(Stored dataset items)

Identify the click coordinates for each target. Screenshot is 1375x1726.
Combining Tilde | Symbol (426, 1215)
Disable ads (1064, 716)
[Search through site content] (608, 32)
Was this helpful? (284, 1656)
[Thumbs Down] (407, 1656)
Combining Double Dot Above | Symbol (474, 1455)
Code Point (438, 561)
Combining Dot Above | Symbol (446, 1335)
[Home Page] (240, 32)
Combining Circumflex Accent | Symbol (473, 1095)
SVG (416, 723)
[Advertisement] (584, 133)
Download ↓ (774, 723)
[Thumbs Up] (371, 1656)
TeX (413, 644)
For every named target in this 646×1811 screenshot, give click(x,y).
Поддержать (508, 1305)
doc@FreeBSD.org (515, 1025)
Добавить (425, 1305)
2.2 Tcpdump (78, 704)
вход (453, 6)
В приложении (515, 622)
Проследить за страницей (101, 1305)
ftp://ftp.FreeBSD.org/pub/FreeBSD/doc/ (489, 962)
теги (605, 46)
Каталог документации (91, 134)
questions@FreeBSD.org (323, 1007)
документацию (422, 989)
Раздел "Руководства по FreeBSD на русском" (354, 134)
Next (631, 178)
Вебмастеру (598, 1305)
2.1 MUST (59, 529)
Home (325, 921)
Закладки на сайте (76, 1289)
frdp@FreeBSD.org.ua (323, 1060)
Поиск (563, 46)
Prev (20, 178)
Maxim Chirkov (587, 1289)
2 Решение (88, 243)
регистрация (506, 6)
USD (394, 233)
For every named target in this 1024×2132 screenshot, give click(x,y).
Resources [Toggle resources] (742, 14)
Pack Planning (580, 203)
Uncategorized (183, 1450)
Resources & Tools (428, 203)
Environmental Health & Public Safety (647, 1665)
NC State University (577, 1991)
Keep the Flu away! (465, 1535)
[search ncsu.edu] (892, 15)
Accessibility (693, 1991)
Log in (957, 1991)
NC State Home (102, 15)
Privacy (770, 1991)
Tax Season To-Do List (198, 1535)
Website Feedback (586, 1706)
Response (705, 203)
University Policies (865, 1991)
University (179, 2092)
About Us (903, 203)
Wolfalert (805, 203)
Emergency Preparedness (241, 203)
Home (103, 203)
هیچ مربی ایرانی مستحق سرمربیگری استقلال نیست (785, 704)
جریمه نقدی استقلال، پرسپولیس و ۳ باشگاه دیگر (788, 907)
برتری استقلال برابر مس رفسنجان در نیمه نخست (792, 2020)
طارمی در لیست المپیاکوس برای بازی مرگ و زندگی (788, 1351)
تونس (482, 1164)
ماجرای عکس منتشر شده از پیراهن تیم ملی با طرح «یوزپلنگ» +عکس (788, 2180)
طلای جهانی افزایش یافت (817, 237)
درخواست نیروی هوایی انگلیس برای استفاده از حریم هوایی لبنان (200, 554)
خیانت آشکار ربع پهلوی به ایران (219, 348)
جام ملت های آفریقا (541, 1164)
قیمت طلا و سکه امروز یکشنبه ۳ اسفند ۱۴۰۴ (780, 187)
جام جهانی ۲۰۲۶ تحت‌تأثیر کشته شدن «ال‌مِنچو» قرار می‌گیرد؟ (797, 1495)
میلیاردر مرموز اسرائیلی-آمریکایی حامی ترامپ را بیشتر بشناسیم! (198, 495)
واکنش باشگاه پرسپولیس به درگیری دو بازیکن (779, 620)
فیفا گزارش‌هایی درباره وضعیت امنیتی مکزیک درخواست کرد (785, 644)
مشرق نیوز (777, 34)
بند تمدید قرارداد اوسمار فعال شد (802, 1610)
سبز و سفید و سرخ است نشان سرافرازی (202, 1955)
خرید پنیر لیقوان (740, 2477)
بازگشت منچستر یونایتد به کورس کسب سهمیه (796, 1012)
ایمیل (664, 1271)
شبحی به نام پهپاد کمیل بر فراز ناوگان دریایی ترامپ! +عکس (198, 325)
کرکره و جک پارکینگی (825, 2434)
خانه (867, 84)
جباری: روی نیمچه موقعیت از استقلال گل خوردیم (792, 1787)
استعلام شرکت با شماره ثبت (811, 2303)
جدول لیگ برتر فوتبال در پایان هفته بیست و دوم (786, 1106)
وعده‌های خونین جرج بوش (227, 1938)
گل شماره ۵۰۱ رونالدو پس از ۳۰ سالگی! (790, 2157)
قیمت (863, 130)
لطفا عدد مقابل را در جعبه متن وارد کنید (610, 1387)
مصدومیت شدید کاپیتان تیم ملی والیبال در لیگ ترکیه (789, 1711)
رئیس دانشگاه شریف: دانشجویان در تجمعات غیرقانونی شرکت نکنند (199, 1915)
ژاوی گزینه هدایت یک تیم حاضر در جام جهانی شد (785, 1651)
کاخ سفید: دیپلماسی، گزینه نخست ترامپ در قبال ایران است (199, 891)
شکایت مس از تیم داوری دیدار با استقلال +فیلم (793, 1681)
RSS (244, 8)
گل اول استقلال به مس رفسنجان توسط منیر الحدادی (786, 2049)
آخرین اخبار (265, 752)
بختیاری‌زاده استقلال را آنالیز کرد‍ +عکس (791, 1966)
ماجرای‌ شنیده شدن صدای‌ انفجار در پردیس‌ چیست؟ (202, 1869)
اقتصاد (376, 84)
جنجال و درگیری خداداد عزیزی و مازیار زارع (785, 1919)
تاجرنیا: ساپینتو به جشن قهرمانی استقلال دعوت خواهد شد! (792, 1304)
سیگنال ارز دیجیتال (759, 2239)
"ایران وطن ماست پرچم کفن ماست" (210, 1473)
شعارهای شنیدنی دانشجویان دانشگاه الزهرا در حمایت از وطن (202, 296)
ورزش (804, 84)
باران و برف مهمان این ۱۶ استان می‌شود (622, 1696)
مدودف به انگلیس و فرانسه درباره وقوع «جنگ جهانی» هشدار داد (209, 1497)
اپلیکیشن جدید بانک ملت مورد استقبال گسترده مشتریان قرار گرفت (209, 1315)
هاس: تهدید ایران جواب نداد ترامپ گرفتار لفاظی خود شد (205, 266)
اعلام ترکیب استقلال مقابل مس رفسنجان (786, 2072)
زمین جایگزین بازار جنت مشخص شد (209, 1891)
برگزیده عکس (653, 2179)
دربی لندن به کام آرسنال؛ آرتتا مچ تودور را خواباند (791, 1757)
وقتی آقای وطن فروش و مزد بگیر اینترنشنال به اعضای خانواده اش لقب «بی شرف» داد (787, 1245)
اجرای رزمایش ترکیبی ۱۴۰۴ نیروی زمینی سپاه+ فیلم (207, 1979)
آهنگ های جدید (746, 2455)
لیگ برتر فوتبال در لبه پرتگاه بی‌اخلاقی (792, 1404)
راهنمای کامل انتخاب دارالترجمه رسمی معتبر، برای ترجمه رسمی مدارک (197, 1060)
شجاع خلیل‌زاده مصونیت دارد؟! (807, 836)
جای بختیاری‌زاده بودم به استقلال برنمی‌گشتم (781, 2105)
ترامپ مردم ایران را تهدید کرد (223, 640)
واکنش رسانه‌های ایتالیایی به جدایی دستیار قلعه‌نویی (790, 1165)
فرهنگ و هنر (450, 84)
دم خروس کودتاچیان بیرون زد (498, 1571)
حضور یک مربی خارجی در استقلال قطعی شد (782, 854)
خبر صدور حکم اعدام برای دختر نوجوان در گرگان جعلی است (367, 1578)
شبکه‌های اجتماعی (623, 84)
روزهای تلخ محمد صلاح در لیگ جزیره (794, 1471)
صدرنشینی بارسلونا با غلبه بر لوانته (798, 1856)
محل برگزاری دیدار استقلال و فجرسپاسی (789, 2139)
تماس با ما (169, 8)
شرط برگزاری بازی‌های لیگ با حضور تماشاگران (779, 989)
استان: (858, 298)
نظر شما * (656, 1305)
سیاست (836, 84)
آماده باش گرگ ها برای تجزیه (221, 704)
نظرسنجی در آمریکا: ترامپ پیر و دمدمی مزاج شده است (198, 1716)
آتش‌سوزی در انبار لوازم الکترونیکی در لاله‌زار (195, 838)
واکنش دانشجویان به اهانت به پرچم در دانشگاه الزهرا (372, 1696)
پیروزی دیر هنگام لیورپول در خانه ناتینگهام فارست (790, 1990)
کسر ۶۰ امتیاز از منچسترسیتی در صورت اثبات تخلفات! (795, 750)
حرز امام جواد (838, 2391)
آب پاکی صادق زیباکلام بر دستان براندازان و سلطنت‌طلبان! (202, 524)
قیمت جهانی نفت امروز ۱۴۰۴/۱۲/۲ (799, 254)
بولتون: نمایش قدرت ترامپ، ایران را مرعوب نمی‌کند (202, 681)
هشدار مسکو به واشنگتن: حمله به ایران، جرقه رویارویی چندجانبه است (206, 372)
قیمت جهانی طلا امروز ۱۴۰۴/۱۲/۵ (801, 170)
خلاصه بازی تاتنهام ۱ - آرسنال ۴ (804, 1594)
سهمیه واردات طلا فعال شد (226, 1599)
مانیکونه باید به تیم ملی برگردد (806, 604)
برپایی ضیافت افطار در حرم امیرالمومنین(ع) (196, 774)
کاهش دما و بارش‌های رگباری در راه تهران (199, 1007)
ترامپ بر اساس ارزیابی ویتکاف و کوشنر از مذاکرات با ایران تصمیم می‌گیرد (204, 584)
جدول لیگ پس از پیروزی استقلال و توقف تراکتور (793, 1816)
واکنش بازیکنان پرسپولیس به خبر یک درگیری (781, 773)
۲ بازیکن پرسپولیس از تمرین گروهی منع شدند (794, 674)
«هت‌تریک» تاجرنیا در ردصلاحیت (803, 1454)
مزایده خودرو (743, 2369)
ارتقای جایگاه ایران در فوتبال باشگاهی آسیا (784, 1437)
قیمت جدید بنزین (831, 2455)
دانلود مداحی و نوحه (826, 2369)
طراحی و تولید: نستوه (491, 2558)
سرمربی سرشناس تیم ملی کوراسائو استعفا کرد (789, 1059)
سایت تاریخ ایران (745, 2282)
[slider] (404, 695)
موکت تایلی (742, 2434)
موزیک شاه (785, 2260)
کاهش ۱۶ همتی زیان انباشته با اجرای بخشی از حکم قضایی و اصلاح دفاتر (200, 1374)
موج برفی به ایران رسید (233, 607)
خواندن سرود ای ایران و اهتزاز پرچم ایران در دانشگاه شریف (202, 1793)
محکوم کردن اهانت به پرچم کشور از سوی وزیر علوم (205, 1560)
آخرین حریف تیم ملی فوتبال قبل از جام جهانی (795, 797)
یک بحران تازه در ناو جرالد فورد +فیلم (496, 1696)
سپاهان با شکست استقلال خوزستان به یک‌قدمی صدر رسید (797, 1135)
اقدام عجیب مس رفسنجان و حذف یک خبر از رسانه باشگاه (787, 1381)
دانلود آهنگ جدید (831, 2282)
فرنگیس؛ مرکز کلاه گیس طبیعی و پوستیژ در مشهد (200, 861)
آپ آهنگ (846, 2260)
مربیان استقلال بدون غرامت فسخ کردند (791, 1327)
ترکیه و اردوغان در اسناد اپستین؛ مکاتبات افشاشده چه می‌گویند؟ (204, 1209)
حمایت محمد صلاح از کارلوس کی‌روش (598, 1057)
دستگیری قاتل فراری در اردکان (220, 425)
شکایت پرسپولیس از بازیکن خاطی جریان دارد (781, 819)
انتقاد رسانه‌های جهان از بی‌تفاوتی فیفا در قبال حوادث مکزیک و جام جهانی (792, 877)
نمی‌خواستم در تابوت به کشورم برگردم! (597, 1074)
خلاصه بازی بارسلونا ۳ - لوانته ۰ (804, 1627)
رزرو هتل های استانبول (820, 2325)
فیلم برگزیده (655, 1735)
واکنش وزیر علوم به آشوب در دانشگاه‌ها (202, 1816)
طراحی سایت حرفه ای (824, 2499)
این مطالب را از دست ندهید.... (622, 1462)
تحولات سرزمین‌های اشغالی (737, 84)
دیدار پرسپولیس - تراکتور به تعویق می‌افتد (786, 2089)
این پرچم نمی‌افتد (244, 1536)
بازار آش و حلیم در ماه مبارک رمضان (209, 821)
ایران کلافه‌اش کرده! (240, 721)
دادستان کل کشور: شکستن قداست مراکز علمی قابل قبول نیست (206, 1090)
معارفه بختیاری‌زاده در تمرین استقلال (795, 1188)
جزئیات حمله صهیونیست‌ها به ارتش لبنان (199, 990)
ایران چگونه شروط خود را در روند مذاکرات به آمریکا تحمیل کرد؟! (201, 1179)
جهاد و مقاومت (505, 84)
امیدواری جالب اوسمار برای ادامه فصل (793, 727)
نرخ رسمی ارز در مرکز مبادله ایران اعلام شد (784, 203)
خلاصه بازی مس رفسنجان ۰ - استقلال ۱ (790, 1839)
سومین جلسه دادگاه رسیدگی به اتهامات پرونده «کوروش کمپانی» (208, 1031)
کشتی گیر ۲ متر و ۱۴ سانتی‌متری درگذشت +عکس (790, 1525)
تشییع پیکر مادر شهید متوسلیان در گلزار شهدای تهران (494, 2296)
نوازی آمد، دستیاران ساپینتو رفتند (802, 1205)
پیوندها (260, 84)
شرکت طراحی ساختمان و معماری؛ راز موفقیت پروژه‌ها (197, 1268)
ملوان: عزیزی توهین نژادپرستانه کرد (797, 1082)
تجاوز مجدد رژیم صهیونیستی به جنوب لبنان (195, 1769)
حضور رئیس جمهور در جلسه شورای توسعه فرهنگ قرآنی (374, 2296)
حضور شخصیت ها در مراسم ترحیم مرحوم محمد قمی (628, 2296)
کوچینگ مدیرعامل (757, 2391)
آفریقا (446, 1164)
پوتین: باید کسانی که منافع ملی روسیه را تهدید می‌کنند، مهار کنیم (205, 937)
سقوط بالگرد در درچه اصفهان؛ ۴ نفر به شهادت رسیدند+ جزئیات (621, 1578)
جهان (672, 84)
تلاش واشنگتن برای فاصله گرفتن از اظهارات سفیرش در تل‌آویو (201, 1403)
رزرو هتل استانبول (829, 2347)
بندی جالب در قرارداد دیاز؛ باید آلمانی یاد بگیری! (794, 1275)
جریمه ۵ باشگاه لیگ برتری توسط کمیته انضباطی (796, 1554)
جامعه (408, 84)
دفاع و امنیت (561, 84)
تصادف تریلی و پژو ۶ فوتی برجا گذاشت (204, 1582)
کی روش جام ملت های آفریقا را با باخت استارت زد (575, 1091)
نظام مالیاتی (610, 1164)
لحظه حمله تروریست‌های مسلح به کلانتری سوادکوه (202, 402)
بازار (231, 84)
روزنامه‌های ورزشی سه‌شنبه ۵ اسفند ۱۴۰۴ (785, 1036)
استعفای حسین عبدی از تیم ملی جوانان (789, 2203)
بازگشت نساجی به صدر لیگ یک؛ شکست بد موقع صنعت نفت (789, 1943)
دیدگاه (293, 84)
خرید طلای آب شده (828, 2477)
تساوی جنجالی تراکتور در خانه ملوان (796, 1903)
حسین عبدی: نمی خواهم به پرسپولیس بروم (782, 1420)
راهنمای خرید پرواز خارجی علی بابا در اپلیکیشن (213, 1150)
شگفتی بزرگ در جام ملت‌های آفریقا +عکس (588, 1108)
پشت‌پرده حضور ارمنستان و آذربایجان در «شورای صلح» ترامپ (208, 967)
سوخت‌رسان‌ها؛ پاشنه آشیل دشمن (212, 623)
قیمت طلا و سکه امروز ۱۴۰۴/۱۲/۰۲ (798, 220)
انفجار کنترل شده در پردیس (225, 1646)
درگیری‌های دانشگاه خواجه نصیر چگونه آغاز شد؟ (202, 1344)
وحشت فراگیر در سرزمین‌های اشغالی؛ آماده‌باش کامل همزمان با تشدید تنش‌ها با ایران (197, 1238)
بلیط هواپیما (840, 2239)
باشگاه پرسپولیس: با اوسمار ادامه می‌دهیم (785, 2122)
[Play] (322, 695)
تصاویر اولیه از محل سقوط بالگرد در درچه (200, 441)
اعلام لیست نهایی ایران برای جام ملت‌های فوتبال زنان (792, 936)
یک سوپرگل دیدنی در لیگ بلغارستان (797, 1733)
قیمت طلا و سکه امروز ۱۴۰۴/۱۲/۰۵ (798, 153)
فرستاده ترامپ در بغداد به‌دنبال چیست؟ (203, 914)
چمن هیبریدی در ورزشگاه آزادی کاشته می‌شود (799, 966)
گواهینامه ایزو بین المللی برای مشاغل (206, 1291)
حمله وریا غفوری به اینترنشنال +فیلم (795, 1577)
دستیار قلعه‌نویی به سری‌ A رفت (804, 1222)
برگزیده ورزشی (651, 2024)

* TASK
A complete answer lists each line of the data that holds the word "برگزاری".

* RESPONSE
محل برگزاری دیدار استقلال و فجرسپاسی (789, 2139)
شرط برگزاری بازی‌های لیگ با حضور تماشاگران (779, 989)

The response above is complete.